According to the U.S. Department of Energy, research on lightweight materials is pertinent to lowering the cost of more energy-efficient vehicles by maximizing fuel economy and increasing their ability to be recycled. Such innovations are important in the context of our more energy-conscious society.
Graduate student Seung-Hoon Hong led the research team and partook in the research done both on campus and at the ORNL. After defining criteria for optimum welding conditions, he travelled to Oak Ridge, Tennessee to create the actual welds at ORNL. Upon his return to the University, Hong performed quasi-static and fatigue testing of the welds.
Kulthida Sripichai, another graduate student who co-authored the paper conducted weld-failure analyses. Co-authors, Chia-Siung Yu and Katherine Avery assisted in the fatigue testing of the welds.
Pan emphasized each graduate student’s specific place within the research, along with their ability to benefit from one another’s different strengths.

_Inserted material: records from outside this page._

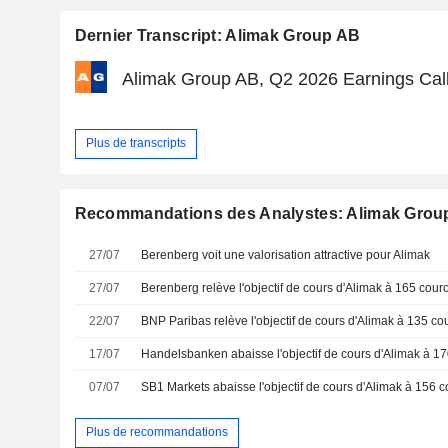
Dernier Transcript: Alimak Group AB
Alimak Group AB, Q2 2026 Earnings Call
Plus de transcripts
Recommandations des Analystes: Alimak Grou
27/07
Berenberg voit une valorisation attractive pour Alimak
27/07
22/07
17/07
07/07
Plus de recommandations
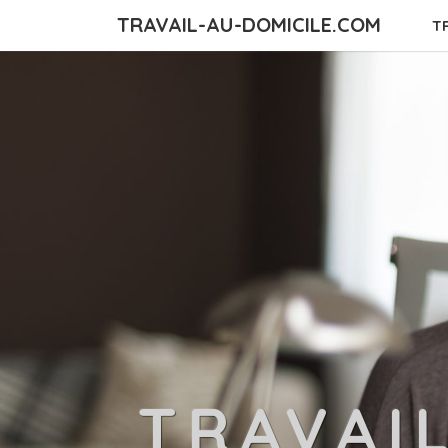
TRAVAIL-AU-DOMICILE.COM
T
TRAVAI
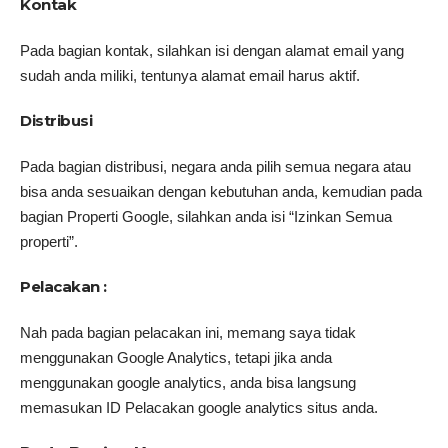
Kontak
Pada bagian kontak, silahkan isi dengan alamat email yang
sudah anda miliki, tentunya alamat email harus aktif.
Distribusi
Pada bagian distribusi, negara anda pilih semua negara atau
bisa anda sesuaikan dengan kebutuhan anda, kemudian pada
bagian Properti Google, silahkan anda isi “Izinkan Semua
properti”.
Pelacakan :
Nah pada bagian pelacakan ini, memang saya tidak
menggunakan Google Analytics, tetapi jika anda
menggunakan google analytics, anda bisa langsung
memasukan ID Pelacakan google analytics situs anda.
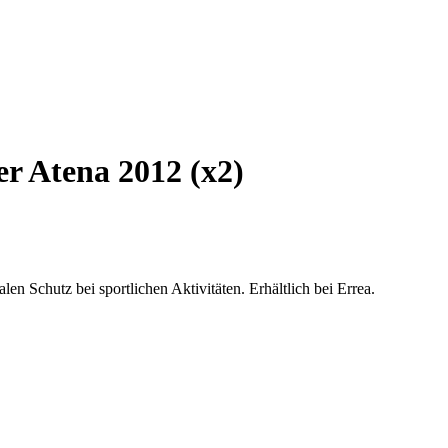
r Atena 2012 (x2)
n Schutz bei sportlichen Aktivitäten. Erhältlich bei Errea.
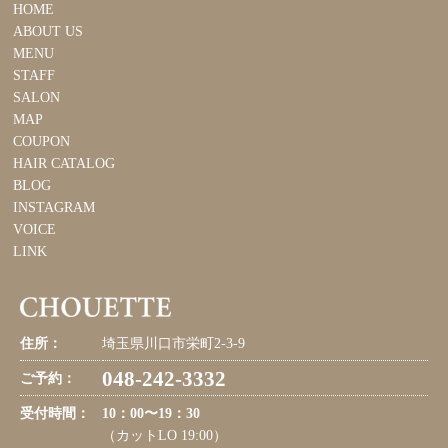
HOME
ABOUT US
MENU
STAFF
SALON
MAP
COUPON
HAIR CATALOG
BLOG
INSTAGRAM
VOICE
LINK
住所：
埼玉県川口市栄町2-3-9
048-242-3332
ご予約：
受付時間：
10：00〜19：30
（カットLO 19:00）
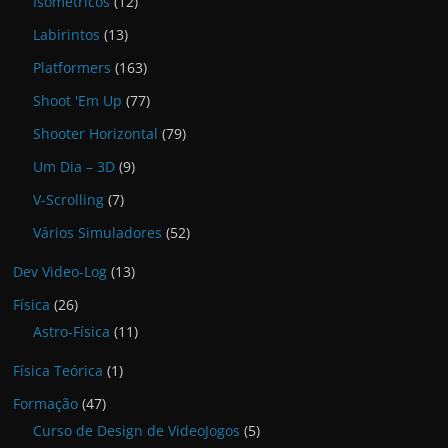
Isométricos
(12)
Labirintos
(13)
Platformers
(163)
Shoot 'Em Up
(77)
Shooter Horizontal
(79)
Um Dia – 3D
(9)
V-Scrolling
(7)
Vários Simuladores
(52)
Dev Video-Log
(13)
Física
(26)
Astro-Física
(11)
Física Teórica
(1)
Formação
(47)
Curso de Design de VideoJogos
(5)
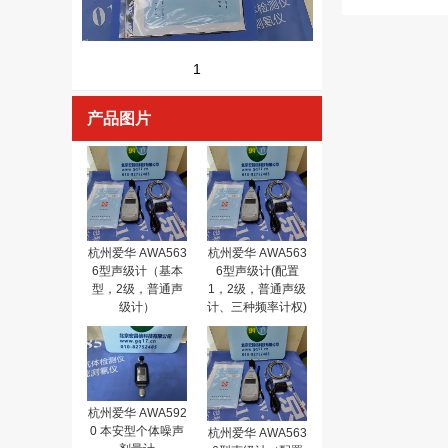
1
产品图片
杭州爱华 AWA563
杭州爱华 AWA563
6型声级计（基本
6型声级计(配置
型，2级，普通声
1，2级，普通声级
级计）
计、三种频率计权)
杭州爱华 AWA592
0 本安型个体噪声
杭州爱华 AWA563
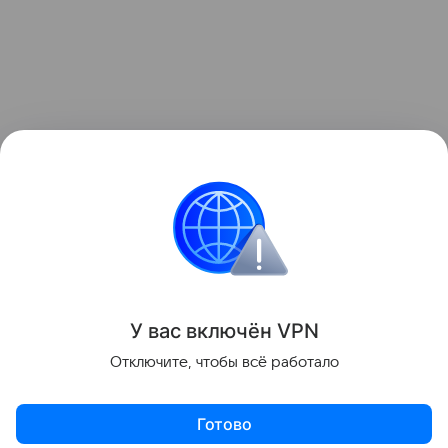
У вас включ
ён
V
P
N
Отключите, чтобы всё работало
Готово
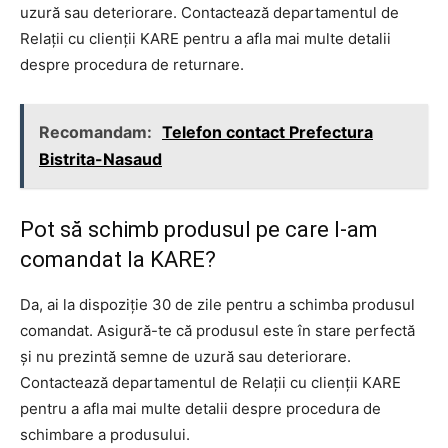
uzură sau deteriorare. Contactează departamentul de
Relații cu clienții KARE pentru a afla mai multe detalii
despre procedura de returnare.
Recomandam:
Telefon contact Prefectura
Bistrita-Nasaud
Pot să schimb produsul pe care l-am
comandat la KARE?
Da, ai la dispoziție 30 de zile pentru a schimba produsul
comandat. Asigură-te că produsul este în stare perfectă
și nu prezintă semne de uzură sau deteriorare.
Contactează departamentul de Relații cu clienții KARE
pentru a afla mai multe detalii despre procedura de
schimbare a produsului.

“The graduate students worked very well with each other for the research project that requires collaborative effort from students with different backgrounds and skills,” Pan said.
The official award will be presented to the group at the 2014 SAE World Congress, held April 8th- 10th in Detroit. During the event, distinguished members of the engineering community will address current challenges within the automotive industry, while collaborating with other researchers to create solutions.